Once the drivers are installed, check the Device Manager to make sure that the display adapter is properly detected:

 

Once the drivers are installed, open the Display Properties window. In the settings screen, you should see something like this:

You'll see that a second display is shown. Click on the grayed out display marked as "2". The window will change slightly to look like this:

You can then change the desktop resolution and color depth. Once you've done that, click your mouse on the "Extend my Windows desktop onto this monitor" to enable it. Remember that the resolution, color depth and refresh rates of each monitor adapter combination don't have to be the same. The window should look something like this now:

Click on OK and your second monitor should activate itself as an extension of the first:


You'll find that you can change the relative geometries of the two monitors by moving their respective boxes around in the Settings window.

What if things don't work?

If you can't get your second monitor to work at all, there are a couple of steps that you can take. In some systems, you need to change a BIOS system to allow the PCI display adapter to initialize first, instead of the AGP adapter. You should be sure that both of your display adapters are supported by the version of Windows that you are using.

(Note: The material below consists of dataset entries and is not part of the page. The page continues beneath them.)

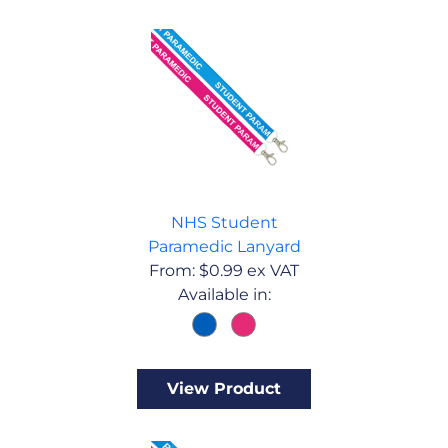
NHS Student
Paramedic Lanyard
From:
$
0.99
ex VAT
Available in:
View Product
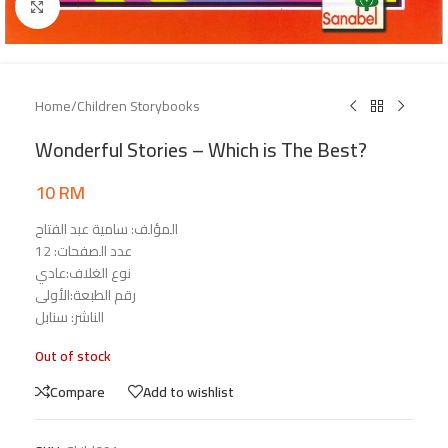
Click to enlarge
Home
/
Children Storybooks
Wonderful Stories – Which is The Best?
10
RM
المؤلف: سامية عبد الفتاح
عدد الصفحات: 12
نوع الغلاف:عادي
رقم الطبعة:الأولى
الناشر: سنابل
Out of stock
Compare
Add to wishlist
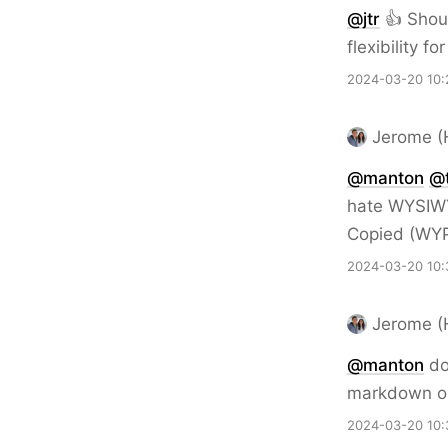
@jtr
👍 Shoul
flexibility fo
2024-03-20 10:
Jerome (
@
manton
@
hate WYSIWY
Copied (WY
2024-03-20 10:
Jerome (
@
manton
do
markdown on
2024-03-20 10:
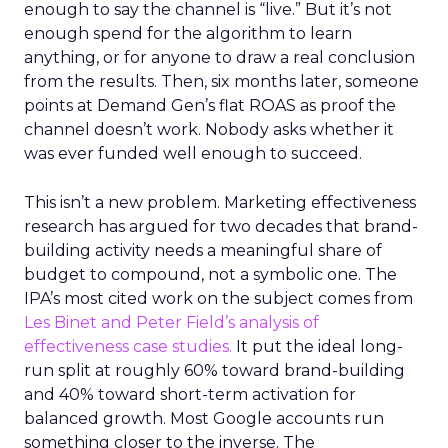
enough to say the channel is “live.” But it’s not
enough spend for the algorithm to learn
anything, or for anyone to draw a real conclusion
from the results. Then, six months later, someone
points at Demand Gen’s flat ROAS as proof the
channel doesn’t work. Nobody asks whether it
was ever funded well enough to succeed.
This isn’t a new problem. Marketing effectiveness
research has argued for two decades that brand-
building activity needs a meaningful share of
budget to compound, not a symbolic one. The
IPA’s most cited work on the subject comes from
Les Binet and Peter Field’s analysis of
effectiveness case studies.
It put the ideal long-
run split at roughly 60% toward brand-building
and 40% toward short-term activation for
balanced growth. Most Google accounts run
something closer to the inverse. The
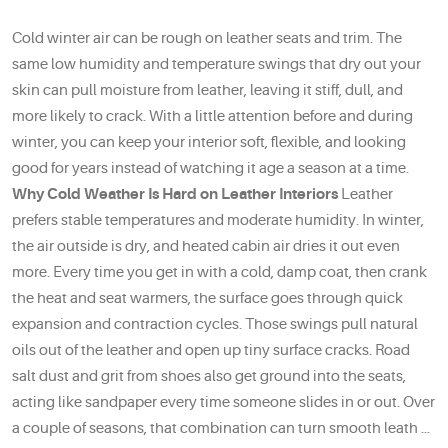
Cold winter air can be rough on leather seats and trim. The
same low humidity and temperature swings that dry out your
skin can pull moisture from leather, leaving it stiff, dull, and
more likely to crack. With a little attention before and during
winter, you can keep your interior soft, flexible, and looking
good for years instead of watching it age a season at a time.
Why Cold Weather Is Hard on Leather Interiors
Leather
prefers stable temperatures and moderate humidity. In winter,
the air outside is dry, and heated cabin air dries it out even
more. Every time you get in with a cold, damp coat, then crank
the heat and seat warmers, the surface goes through quick
expansion and contraction cycles. Those swings pull natural
oils out of the leather and open up tiny surface cracks. Road
salt dust and grit from shoes also get ground into the seats,
acting like sandpaper every time someone slides in or out. Over
a couple of seasons, that combination can turn smooth leath ...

Also, be sure that the display parameters (resolution, color depth, etc.) are within your monitor's limits. Windows allows you to select different display parameters for each monitor, so even though one might have lower performance than another, you'll still be able to use it.

Windows 2000 driver support for older PCI cards may be a little iffy. Many popular cards do have drivers, but just about as many don't. Also, remember that your computer has only one AGP slot, so you can only use one AGP card. The rest have to be PCI or ISA.

And speaking of ISA video cards, I'd really recommend against using one. You'll find that your video resolution and color depth are very minimal and you may create more problems with IRQ sharing than you want to get into. Also, of course, many newer motherboards don't have ISA slots.

If you have a motherboard with one of Intel's i815 chipsets, you may have onboard AGP video. While it might be tempting to use the built in video and get a separate PCI card for the second display, please let me talk you out of it. Almost any AGP card that you buy, even the cheapest one, will outperform the video from these chipsets. If the onboard video is your main video source, put your money into a new video card before you consider adding a second monitor.

Dual monitor setups are a great way to expand your desktop without buying a monstrously expensive large monitor and, in most cases, it's very easy to do. A little preparation before you do the job should result in a whole lot of fun at the end.